Allen hopes to open up the Center not just to nano researchers, but those in schools across the University.
“I would love to see our electron microscopes used not only to figure out the structure of matter, but also to see what might be learned about things that are in the basement of the [Penn] Museum,” Allen says. “That could be really interesting.”
Allen and his staff will also be reaching out to research communities outside of the University to increase partnerships with other schools, as well as between Penn and private companies. Companies—especially those too small to afford some of the equipment housed at Singh—will be able to send their employees to the Center to engage in exploratory research or build prototypes.

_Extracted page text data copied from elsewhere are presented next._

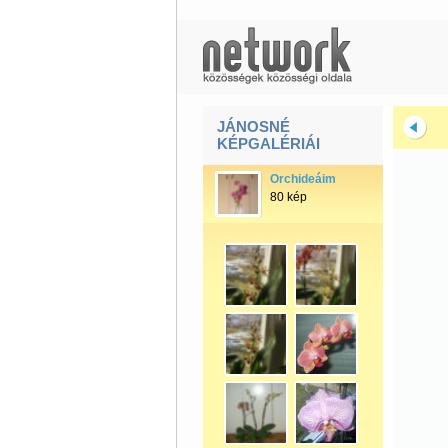
JÁNOSNÉ
KÉPGALÉRIÁI
Orchideáim
80 kép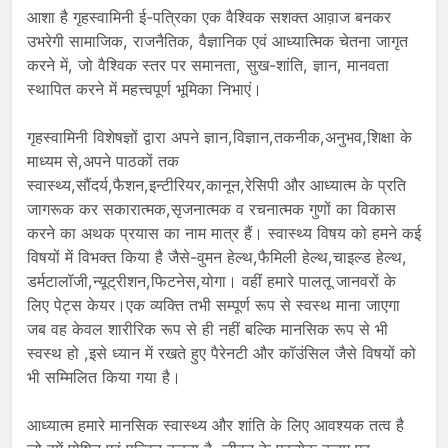
आशा है गृहस्वामिनी ई-पत्रिका एक वैश्विक सशक्त आव़ाज बनकर
उभरेगी सामाजिक, राजनैतिक, वैज्ञानिक एवं आध्यात्मिक चेतना जागृत
करने में, जो वैश्विक स्तर पर समानता, सुख-शांति, ज्ञान, मानवता
स्थापित करने में महत्त्वपूर्ण भूमिका निभाएं।
गृहस्वामिनी विशेषज्ञों द्वारा अपने ज्ञान,विज्ञान,तकनीक,अनुभव,शिक्षा के
माध्यम से,अपने पाठकों तक
स्वास्थ्य,सौंदर्य,फैशन,इन्टीरियर,कानून,रेसिपी और आध्यात्म के प्रति
जागरूक कर सकारात्मक,सृजनात्मक व रचनात्मक गुणों का विकास
करने का अथक प्रयास का नाम मात्र हैं। स्वास्थ्य विषय को हमने कई
विषयों में विभक्त किया है जैसे-वुमन हेल्थ,फैमिली हेल्थ,चाइल्ड हेल्थ,
डर्मटालॉजी,न्यूट्रीशन,फिटनेस,योगा। वहीं हमारे पालतू जानवरों के
लिए पेट्स केयर।एक व्यक्ति तभी सम्पूर्ण रूप से स्वस्थ माना जाएगा
जब वह केवल शारीरिक रूप से ही नहीं बल्कि मानसिक रूप से भी
स्वस्थ हो ,इसे ध्यान में रखते हुए पैरेनटी और कॉउंसिल जैसे विषयों को
भी सम्मिलित किया गया है।
आध्यात्म हमारे मानसिक स्वास्थ्य और शांति के लिए आवश्यक तत्व है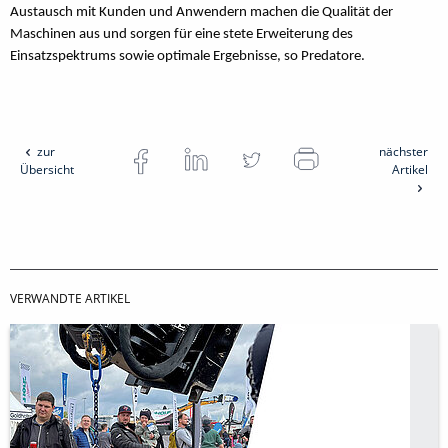
Austausch mit Kunden und Anwendern machen die Qualität der
Maschinen aus und sorgen für eine stete Erweiterung des
Einsatzspektrums sowie optimale Ergebnisse, so Predatore.
zur
nächster
Übersicht
Artikel
VERWANDTE ARTIKEL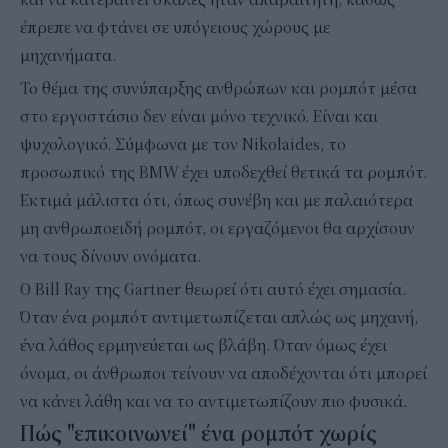
έπρεπε να φτάνει σε υπόγειους χώρους με
μηχανήματα.
Το θέμα της συνύπαρξης ανθρώπων και ρομπότ μέσα
στο εργοστάσιο δεν είναι μόνο τεχνικό. Είναι και
ψυχολογικό. Σύμφωνα με τον Nikolaides, το
προσωπικό της BMW έχει υποδεχθεί θετικά τα ρομπότ.
Εκτιμά μάλιστα ότι, όπως συνέβη και με παλαιότερα
μη ανθρωποειδή ρομπότ, οι εργαζόμενοι θα αρχίσουν
να τους δίνουν ονόματα.
Ο Bill Ray της Gartner θεωρεί ότι αυτό έχει σημασία.
Όταν ένα ρομπότ αντιμετωπίζεται απλώς ως μηχανή,
ένα λάθος ερμηνεύεται ως βλάβη. Όταν όμως έχει
όνομα, οι άνθρωποι τείνουν να αποδέχονται ότι μπορεί
να κάνει λάθη και να το αντιμετωπίζουν πιο φυσικά.
Πώς "επικοινωνεί" ένα ρομπότ χωρίς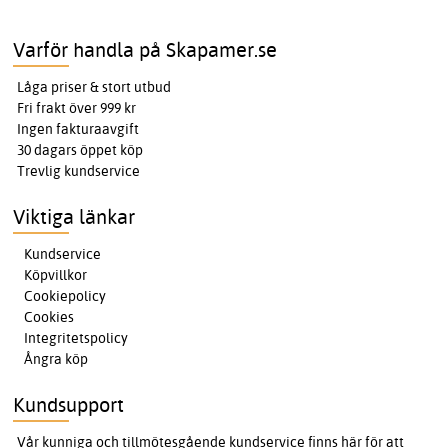
Varför handla på Skapamer.se
Låga priser & stort utbud
Fri frakt över 999 kr
Ingen fakturaavgift
30 dagars öppet köp
Trevlig kundservice
Viktiga länkar
Kundservice
Köpvillkor
Cookiepolicy
Cookies
Integritetspolicy
Ångra köp
Kundsupport
Vår kunniga och tillmötesgående kundservice finns här för att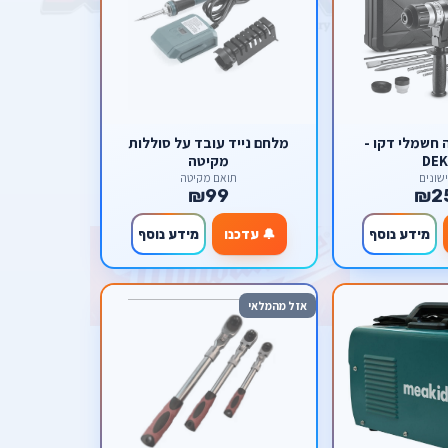
 חשמלי דקו -
מלחם נייד עובד על סוללות
DE
מקיטה
שונים
תואם מקיטה
₪99
₪2
מידע נוסף
🔔 עדכנו
מידע נוסף
אזל מהמלאי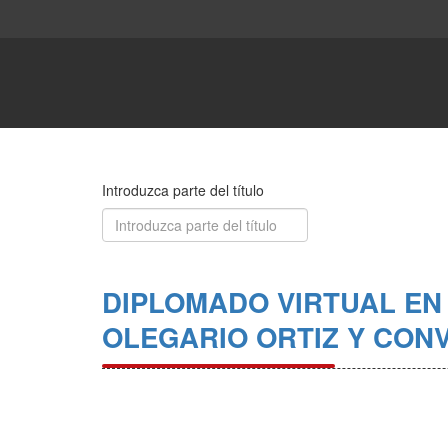
Introduzca parte del título
DIPLOMADO VIRTUAL EN
OLEGARIO ORTIZ Y CON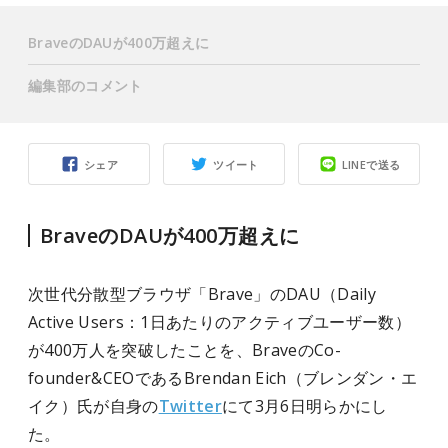
BraveのDAUが400万超えに
編集部のコメント
シェア
ツイート
LINEで送る
BraveのDAUが400万超えに
次世代分散型ブラウザ「Brave」のDAU（Daily
Active Users：1日あたりのアクティブユーザー数）
が400万人を突破したことを、BraveのCo-
founder&CEOであるBrendan Eich（ブレンダン・エ
イク）氏が自身の
Twitter
にて3月6日明らかにし
た。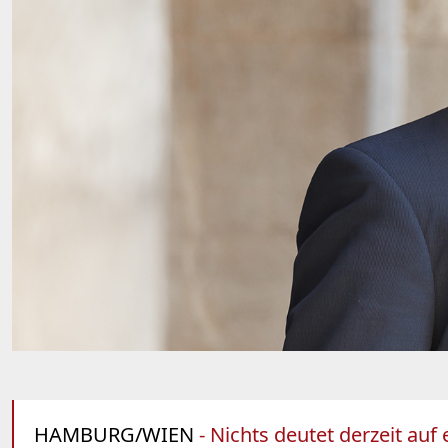
HAMBURG/WIEN
- Nichts deutet derzeit auf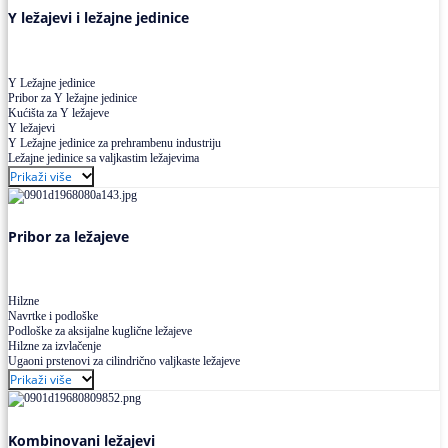
Y ležajevi i ležajne jedinice
Y Ležajne jedinice
Pribor za Y ležajne jedinice
Kućišta za Y ležajeve
Y ležajevi
Y Ležajne jedinice za prehrambenu industriju
Ležajne jedinice sa valjkastim ležajevima
Prikaži više
Pribor za ležajeve
Hilzne
Navrtke i podloške
Podloške za aksijalne kuglične ležajeve
Hilzne za izvlačenje
Ugaoni prstenovi za cilindrično valjkaste ležajeve
Prikaži više
Kombinovani ležajevi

“The other thing that Penn offers is ... not only the infrastructure equipment, but the infrastructure of ideas,” Allen says. “There’s such a breadth of expertise at Penn that if the industry needs a particular problem solved or would like a brainstorming session about what’s next in nanotechnology, then there is a tremendous resource here.”
The full potential of the building will be phasing in through 2014. Allen, a recent transplant from Georgia Tech and a pioneer in the field of micro-electromechanical systems and nanofabrication technology, will be moving his lab into the space early next year.
“We’re open for business, both the business of ideas, as well as the fabrication and characterization equipment,” says Allen. “We want to interact with as broad a cross-section of the University, as well as the Philadelphia area, as we can.”